WHAT YOU ARE ASKED TO DO
Below are records that must be duplicated exactly.

** EXERCISE DATA follows **

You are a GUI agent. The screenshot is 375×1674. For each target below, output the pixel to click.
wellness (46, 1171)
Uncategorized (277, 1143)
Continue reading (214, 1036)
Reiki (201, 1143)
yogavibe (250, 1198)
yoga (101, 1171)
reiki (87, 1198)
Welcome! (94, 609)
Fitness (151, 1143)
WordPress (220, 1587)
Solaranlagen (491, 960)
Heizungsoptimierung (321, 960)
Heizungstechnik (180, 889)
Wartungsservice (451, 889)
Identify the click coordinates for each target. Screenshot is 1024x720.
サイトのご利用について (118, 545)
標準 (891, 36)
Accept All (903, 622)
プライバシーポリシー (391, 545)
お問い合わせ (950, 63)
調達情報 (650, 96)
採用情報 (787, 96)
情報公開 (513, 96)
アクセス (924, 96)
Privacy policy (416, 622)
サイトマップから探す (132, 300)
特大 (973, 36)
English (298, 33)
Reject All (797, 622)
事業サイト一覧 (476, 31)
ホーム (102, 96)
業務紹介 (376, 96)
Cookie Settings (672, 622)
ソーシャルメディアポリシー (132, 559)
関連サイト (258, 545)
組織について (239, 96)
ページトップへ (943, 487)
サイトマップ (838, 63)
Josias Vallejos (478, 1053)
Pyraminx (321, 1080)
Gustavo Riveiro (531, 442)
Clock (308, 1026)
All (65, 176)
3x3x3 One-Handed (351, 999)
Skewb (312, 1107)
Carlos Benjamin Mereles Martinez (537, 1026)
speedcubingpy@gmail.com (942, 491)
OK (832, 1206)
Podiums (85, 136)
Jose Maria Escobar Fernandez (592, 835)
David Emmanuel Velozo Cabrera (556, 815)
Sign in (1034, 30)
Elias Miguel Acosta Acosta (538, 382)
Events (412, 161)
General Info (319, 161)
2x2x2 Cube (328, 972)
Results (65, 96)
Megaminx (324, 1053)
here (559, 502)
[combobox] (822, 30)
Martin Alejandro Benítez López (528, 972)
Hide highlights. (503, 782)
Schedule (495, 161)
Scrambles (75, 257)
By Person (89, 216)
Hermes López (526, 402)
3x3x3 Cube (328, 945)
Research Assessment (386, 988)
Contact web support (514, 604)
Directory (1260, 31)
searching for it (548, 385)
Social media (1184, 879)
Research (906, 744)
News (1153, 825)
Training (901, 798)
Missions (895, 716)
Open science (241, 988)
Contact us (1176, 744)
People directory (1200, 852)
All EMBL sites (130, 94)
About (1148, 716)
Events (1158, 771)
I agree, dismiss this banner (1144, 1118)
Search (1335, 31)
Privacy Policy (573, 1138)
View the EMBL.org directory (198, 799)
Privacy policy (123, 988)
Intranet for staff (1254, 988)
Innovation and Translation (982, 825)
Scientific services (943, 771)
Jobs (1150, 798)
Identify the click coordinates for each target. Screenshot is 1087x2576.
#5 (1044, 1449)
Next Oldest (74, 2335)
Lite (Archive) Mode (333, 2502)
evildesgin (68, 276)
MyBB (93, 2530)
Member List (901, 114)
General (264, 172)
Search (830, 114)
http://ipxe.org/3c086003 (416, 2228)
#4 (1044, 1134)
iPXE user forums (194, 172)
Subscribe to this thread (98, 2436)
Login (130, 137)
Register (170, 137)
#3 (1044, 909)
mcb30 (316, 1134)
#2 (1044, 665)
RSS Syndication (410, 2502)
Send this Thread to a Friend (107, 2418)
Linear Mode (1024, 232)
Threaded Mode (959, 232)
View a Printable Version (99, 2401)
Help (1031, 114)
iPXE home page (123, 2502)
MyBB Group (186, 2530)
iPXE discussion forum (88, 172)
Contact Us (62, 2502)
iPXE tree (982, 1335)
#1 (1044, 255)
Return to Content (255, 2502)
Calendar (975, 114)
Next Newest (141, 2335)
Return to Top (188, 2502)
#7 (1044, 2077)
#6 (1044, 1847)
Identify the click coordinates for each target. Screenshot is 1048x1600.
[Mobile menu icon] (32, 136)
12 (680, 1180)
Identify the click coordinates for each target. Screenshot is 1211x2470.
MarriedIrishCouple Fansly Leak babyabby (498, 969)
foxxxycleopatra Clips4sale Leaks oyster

** End of EXERCISE DATA **

YOUR RESPONSE
You are a GUI agent. The screenshot is 375×1674. For each target below, output the pixel to click.
wellness (46, 1171)
Uncategorized (277, 1143)
Continue reading (214, 1036)
Reiki (201, 1143)
yogavibe (250, 1198)
yoga (101, 1171)
reiki (87, 1198)
Welcome! (94, 609)
Fitness (151, 1143)
WordPress (220, 1587)
Solaranlagen (491, 960)
Heizungsoptimierung (321, 960)
Heizungstechnik (180, 889)
Wartungsservice (451, 889)
Identify the click coordinates for each target. Screenshot is 1024x720.
サイトのご利用について (118, 545)
標準 (891, 36)
Accept All (903, 622)
プライバシーポリシー (391, 545)
お問い合わせ (950, 63)
調達情報 (650, 96)
採用情報 (787, 96)
情報公開 (513, 96)
アクセス (924, 96)
Privacy policy (416, 622)
サイトマップから探す (132, 300)
特大 (973, 36)
English (298, 33)
Reject All (797, 622)
事業サイト一覧 (476, 31)
ホーム (102, 96)
業務紹介 (376, 96)
Cookie Settings (672, 622)
ソーシャルメディアポリシー (132, 559)
関連サイト (258, 545)
組織について (239, 96)
ページトップへ (943, 487)
サイトマップ (838, 63)
Josias Vallejos (478, 1053)
Pyraminx (321, 1080)
Gustavo Riveiro (531, 442)
Clock (308, 1026)
All (65, 176)
3x3x3 One-Handed (351, 999)
Skewb (312, 1107)
Carlos Benjamin Mereles Martinez (537, 1026)
speedcubingpy@gmail.com (942, 491)
OK (832, 1206)
Podiums (85, 136)
Jose Maria Escobar Fernandez (592, 835)
David Emmanuel Velozo Cabrera (556, 815)
Sign in (1034, 30)
Elias Miguel Acosta Acosta (538, 382)
Events (412, 161)
General Info (319, 161)
2x2x2 Cube (328, 972)
Results (65, 96)
Megaminx (324, 1053)
here (559, 502)
[combobox] (822, 30)
Martin Alejandro Benítez López (528, 972)
Hide highlights. (503, 782)
Schedule (495, 161)
Scrambles (75, 257)
By Person (89, 216)
Hermes López (526, 402)
3x3x3 Cube (328, 945)
Research Assessment (386, 988)
Contact web support (514, 604)
Directory (1260, 31)
searching for it (548, 385)
Social media (1184, 879)
Research (906, 744)
News (1153, 825)
Training (901, 798)
Missions (895, 716)
Open science (241, 988)
Contact us (1176, 744)
People directory (1200, 852)
All EMBL sites (130, 94)
About (1148, 716)
Events (1158, 771)
I agree, dismiss this banner (1144, 1118)
Search (1335, 31)
Privacy Policy (573, 1138)
View the EMBL.org directory (198, 799)
Privacy policy (123, 988)
Intranet for staff (1254, 988)
Innovation and Translation (982, 825)
Scientific services (943, 771)
Jobs (1150, 798)
Identify the click coordinates for each target. Screenshot is 1087x2576.
#5 (1044, 1449)
Next Oldest (74, 2335)
Lite (Archive) Mode (333, 2502)
evildesgin (68, 276)
MyBB (93, 2530)
Member List (901, 114)
General (264, 172)
Search (830, 114)
http://ipxe.org/3c086003 (416, 2228)
#4 (1044, 1134)
iPXE user forums (194, 172)
Subscribe to this thread (98, 2436)
Login (130, 137)
Register (170, 137)
#3 (1044, 909)
mcb30 (316, 1134)
#2 (1044, 665)
RSS Syndication (410, 2502)
Send this Thread to a Friend (107, 2418)
Linear Mode (1024, 232)
Threaded Mode (959, 232)
View a Printable Version (99, 2401)
Help (1031, 114)
iPXE home page (123, 2502)
MyBB Group (186, 2530)
iPXE discussion forum (88, 172)
Contact Us (62, 2502)
iPXE tree (982, 1335)
#1 (1044, 255)
Return to Content (255, 2502)
Calendar (975, 114)
Next Newest (141, 2335)
Return to Top (188, 2502)
#7 (1044, 2077)
#6 (1044, 1847)
Identify the click coordinates for each target. Screenshot is 1048x1600.
[Mobile menu icon] (32, 136)
12 (680, 1180)
Identify the click coordinates for each target. Screenshot is 1211x2470.
MarriedIrishCouple Fansly Leak babyabby (498, 969)
foxxxycleopatra Clips4sale Leaks oyster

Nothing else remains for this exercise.